A escola é, por definição, um lugar hostil para todos que fazem parte dela. O nascimento, na era moderna, dessa instituição que se propõe a formar cidadãos para atuar na sociedade carrega falhas históricas que permitem transformar um espaço de afetividade num ambiente de sofrimento.

Bullying, humilhações, isolamento e competividade fazem parte do cotidiano escolar. No entanto, essas violências só são reflexos de uma sociedade excludente e desigual. Obviamente, esse diagnóstico já é sabido por grande parte de pesquisadores e estudiosos. Nosso trabalho, como sociedade, é o de tornar a escola um espaço mais acolhedor e ético, ainda que o ambiente em torno dessas escolas seja baseado em desigualdades.

Certamente esse trabalho não pode ser colocado apenas na conta dos profissionais da educação, que já fazem o que podem diante de tanta precariedade e descaso histórico. Tornar o ambiente escolar mais acolhedor é um compromisso de toda a sociedade e não apenas dos professores. A mudança é, antes de tudo, um compromisso de Estado.

Sempre que vejo tentativas de mudar a estrutura de ensino com uma grande reforma fico apreensivo, caso, por exemplo, do fracassado projeto do "novo ensino médio". Porque, quando se trata do ensino, sobretudo do ensino público no Brasil, nada é simples. Nossas realidades são complexas demais para soluções fáceis.

A educação brasileira sempre caminhou entre avanços e retrocessos, e agora estamos pagando uma conta alta por isso: a perda de vidas. No entanto, creio que, nos últimos 4 anos de governo Bolsonaro, houve um agravamento desse descaso em todos as esferas da educação, tanto no nível das cidades quanto no federal. Falta de verbas, ataques do ex-presidente às instituições, e assim vai.

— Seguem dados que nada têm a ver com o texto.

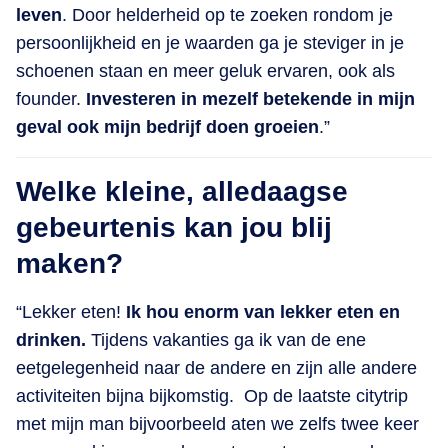
leven
. Door helderheid op te zoeken rondom je
persoonlijkheid en je waarden ga je steviger in je
schoenen staan en meer geluk ervaren, ook als
founder.
Investeren in mezelf betekende in mijn
geval ook mijn bedrijf doen groeien
.”
Welke kleine, alledaagse
gebeurtenis kan jou blij
maken?
“Lekker eten!
Ik hou enorm van lekker eten en
drinken.
Tijdens vakanties ga ik van de ene
eetgelegenheid naar de andere en zijn alle andere
activiteiten bijna bijkomstig. Op de laatste citytrip
met mijn man bijvoorbeeld aten we zelfs twee keer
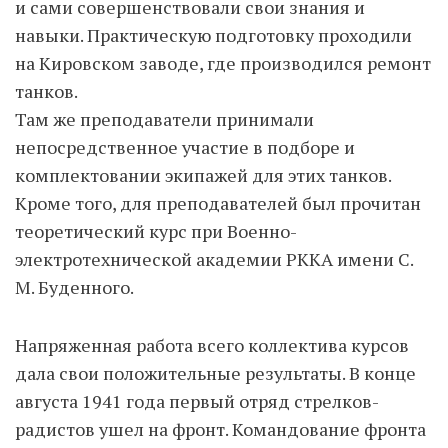
и сами совершенствовали свои знания и
навыки. Практическую подготовку проходили
на Кировском заводе, где производился ремонт
танков.
Там же преподаватели принимали
непосредственное участие в подборе и
комплектовании экипажей для этих танков.
Кроме того, для преподавателей был прочитан
теоретический курс при Военно-
электротехнической академии РККА имени С.
М. Буденного.
Напряженная работа всего коллектива курсов
дала свои положительные результаты. В конце
августа 1941 года первый отряд стрелков-
радистов ушел на фронт. Командование фронта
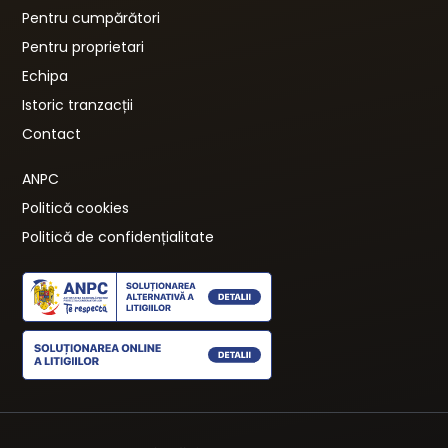
Pentru cumpărători
Pentru proprietari
Echipa
Istoric tranzacții
Contact
ANPC
Politică cookies
Politică de confidențialitate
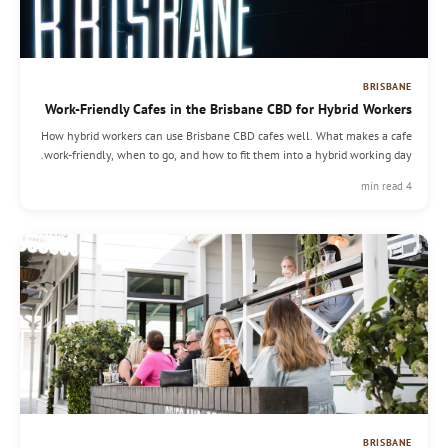
BRISBANE
Work-Friendly Cafes in the Brisbane CBD for Hybrid Workers
How hybrid workers can use Brisbane CBD cafes well. What makes a cafe
work-friendly, when to go, and how to fit them into a hybrid working day.
4 min read
BRISBANE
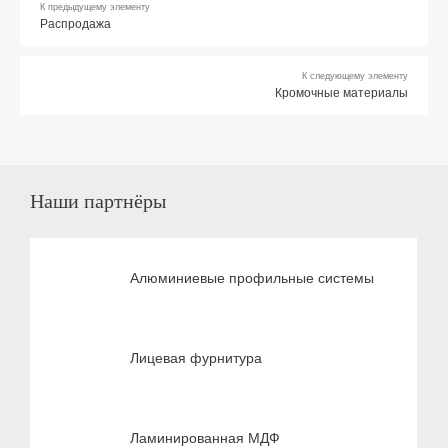
К предыдущему элементу
Распродажа
К следующему элементу
Кромочные материалы
Наши партнёры
Алюминиевые профильные системы
Лицевая фурнитура
Ламинированная МДФ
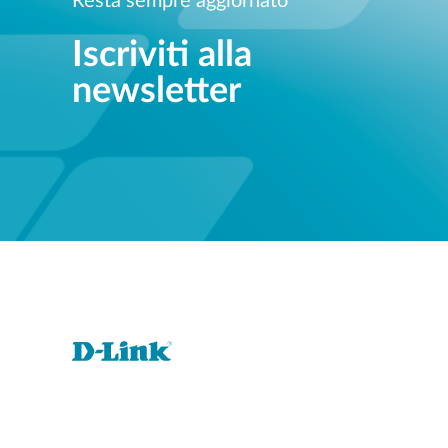
Resta sempre aggiornato
Iscriviti alla
newsletter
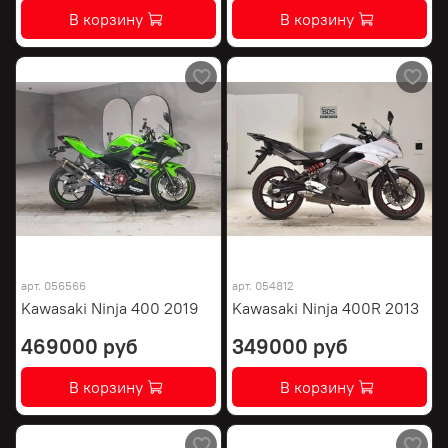
В корзину
В корзину
арт.
056566
арт.
054812
Kawasaki Ninja 400 2019
Kawasaki Ninja 400R 2013
469000 руб
349000 руб
В корзину
В корзину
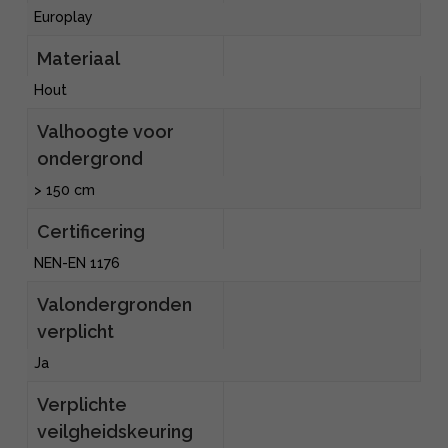
Europlay
Materiaal
Hout
Valhoogte voor
ondergrond
> 150 cm
Certificering
NEN-EN 1176
Valondergronden
verplicht
Ja
Verplichte
veilgheidskeuring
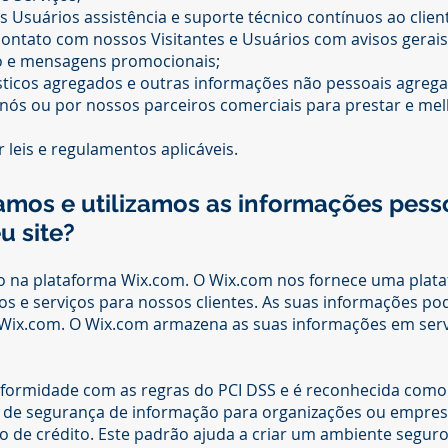
 Usuários assistência e suporte técnico contínuos ao clien
ontato com nossos Visitantes e Usuários com avisos gerai
ço e mensagens promocionais;
ísticos agregados e outras informações não pessoais agrega
nós ou por nossos parceiros comerciais para prestar e me
 leis e regulamentos aplicáveis.
os e utilizamos as informações pess
u site?
o na plataforma Wix.com. O Wix.com nos fornece uma plata
os e serviços para nossos clientes. As suas informações 
Wix.com. O Wix.com armazena as suas informações em serv
ormidade com as regras do PCI DSS e é reconhecida como f
 de segurança de informação para organizações ou empres
 de crédito. Este padrão ajuda a criar um ambiente segur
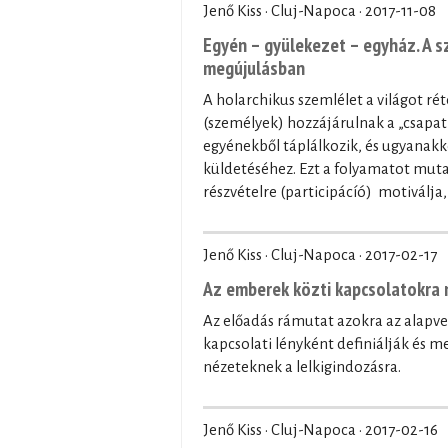
Jenő Kiss · Cluj-Napoca ·
2017-11-08
Egyén – gyülekezet – egyház. A s
megújulásban
A holarchikus szemlélet a világot rét
(személyek) hozzájárulnak a „csapat
egyénekből táplálkozik, és ugyanakk
küldetéséhez. Ezt a folyamatot mutat
részvételre (participácíó) motiválj
Jenő Kiss · Cluj-Napoca ·
2017-02-17
Az emberek közti kapcsolatokra 
Az előadás rámutat azokra az alapvet
kapcsolati lényként definiálják és 
nézeteknek a lelkigindozásra.
Jenő Kiss · Cluj-Napoca ·
2017-02-16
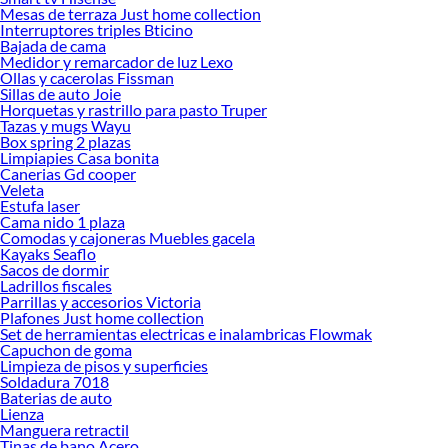
Mesas de terraza Just home collection
Herramientas, materiales y accesorios de calidad para tus proyectos y
Interruptores triples Bticino
renovación de espacios. ¡Visítanos y descubre todo lo que tenemos para
Bajada de cama
ofrecerte!
Medidor y remarcador de luz Lexo
Ollas y cacerolas Fissman
Encuentra una amplia variedad de productos de Hornos Empotrables en
Sillas de auto Joie
Sodimac. Encuentra todo lo necesario para tus proyectos de renovación y
Horquetas y rastrillo para pasto Truper
decoración. ¡Visítanos y haz tus ideas realidad!
Tazas y mugs Wayu
Box spring 2 plazas
Limpiapies Casa bonita
Canerias Gd cooper
Veleta
Estufa laser
Cama nido 1 plaza
Comodas y cajoneras Muebles gacela
Kayaks Seaflo
Sacos de dormir
Ladrillos fiscales
Parrillas y accesorios Victoria
Plafones Just home collection
Set de herramientas electricas e inalambricas Flowmak
Capuchon de goma
Limpieza de pisos y superficies
Soldadura 7018
Baterias de auto
Lienza
Manguera retractil
Tinas de bano Acero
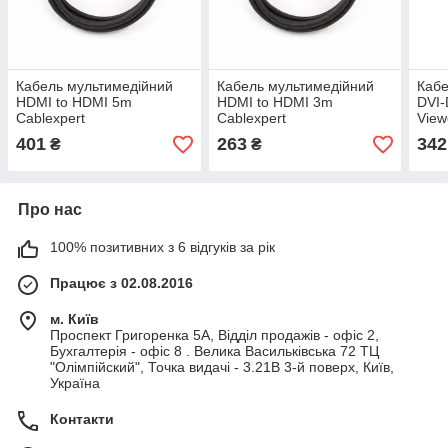
Кабель мультимедійний
Кабель мультимедійний
Кабе
HDMI to HDMI 5m
HDMI to HDMI 3m
DVI-
Cablexpert
Cablexpert
View
401
263
342
₴
₴
Про нас
100% позитивних з 6 відгуків за рік
Працює з 02.08.2016
м. Київ
Проспект Григоренка 5А, Відділ продажів - офіс 2,
Бухгалтерія - офіс 8 . Велика Васильківська 72 ТЦ
"Олімпійский", Точка видачі - 3.21В 3-й поверх, Київ,
Україна
Контакти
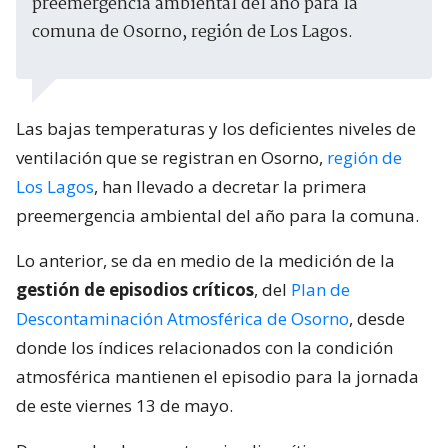
preemergencia ambiental del año para la
comuna de Osorno, región de Los Lagos.
Las bajas temperaturas y los deficientes niveles de
ventilación que se registran en Osorno,
región de
Los Lagos
, han llevado a decretar la primera
preemergencia ambiental del año para la comuna.
Lo anterior, se da en medio de la medición de la
gestión de episodios críticos
, del
Plan de
Descontaminación Atmosférica de Osorno
, desde
donde los índices relacionados con la condición
atmosférica mantienen el episodio para la jornada
de este viernes 13 de mayo.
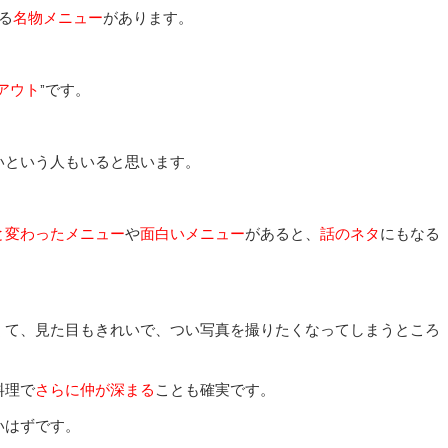
る
名物メニュー
があります。
アウト
”です。
いという人もいると思います。
と変わったメニュー
や
面白いメニュー
があると、
話のネタ
にもなる
くて、見た目もきれいで、つい写真を撮りたくなってしまうところ
料理で
さらに仲が深まる
ことも確実です。
いはずです。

Aliada a isso, a construção do discurso de ódio e armamentista autorizou atitudes violentas, mais do que isso, naturalizou a violência e tornou ainda mais difícil encontrar saídas para uma escola que coloque em prática conceitos basilares de uma boa educação: afetividade e ética.

Não é por acaso que um dos personagens escolhidos para serem atacados pela extrema direita tenha sido o educador brasileiro Paulo Freire, justamente porque Freire traz a "amorosidade" como um dos conceitos mais importantes de sua teoria. Ou seja, um conceito que pressupõe uma relação de escuta, de atenção e de respeito ao próximo, pois, nessa troca de ensino-aprendizagem, há uma relação horizontal, baseada no dialogo e não na imposição de regras e autoritarismo.

O método freiriano confronta a lógica capitalista de exploração e aniquilamento de quem não se encaixa no mercado. Nesse sentido, e escola ainda é, apesar de toda a violência, esse espaço de resistência afetiva e ética. Um espaço que, mesmo sem muitos recursos estruturais, ainda segue, junto com seus profissionais, acreditando que pode mudar alguma coisa.